Wir wollen erkennen lernen, wo ein Kind oder ein Erwachsener sich innerhalb des Heilungsparadigmas befindet und wie wir in Übereinstimmung mit der emotionalen Kompetenz bzw. Aufnahmefähigkeit des Klienten /der Klientin eine Interaktion gestalten können. In Anlehnung an die Arbeit von John Bowlby, schauen wir uns als erstes unseren eigenen Bindungsstil an, um zu erkennen, wie wir das therapeutische Ergebnis möglicherweise beeinflussen. Unsere Praxis soll ein sicherer Hafen sein, wo das Kind/der Erwachsene beginnen kann, einen neuen Normalzustand vorzufinden.

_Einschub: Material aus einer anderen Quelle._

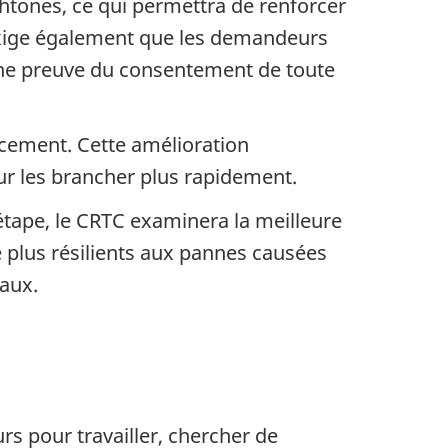
htones, ce qui permettra de renforcer
exige également que les demandeurs
ne preuve du consentement de toute
ncement. Cette amélioration
our les brancher plus rapidement.
étape, le CRTC examinera la meilleure
e plus résilients aux pannes causées
aux.
urs pour travailler, chercher de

Wissen wir, warum uns diese Arbeit anzieht? Die Arbeit mit traumatisierten Erwachsenen und Kindern erfordert viel Vorbereitung und Wissen und sollte nie auf die leichte Schulter genommen werden. Wir beschäftigen uns mit der Bedeutung der rechten Gehirnhälfte für die Gesundung unserer Patienten. Der Aufbau einer therapeutischen Beziehung mit Kindern und Erwachsenen birgt einige Probleme, die zu frühen Brüchen führen können, wenn man das Verhalten des Klienten ausser Acht lässt.

Der leichteste Zugang zu nonverbalem Trauma ist eine Methode namens Transforming Touch®. Im Kurs werden Techniken vermittelt, wie der Klient über Berührung reguliert werden kann und wie diese Arbeit sprachlich am besten zu vermitteln ist, indem eine „Sprache des Einverständnisses“ (agreement language) anstatt einer „Sprache der Getrenntheit“ (separation language) verwendet wird.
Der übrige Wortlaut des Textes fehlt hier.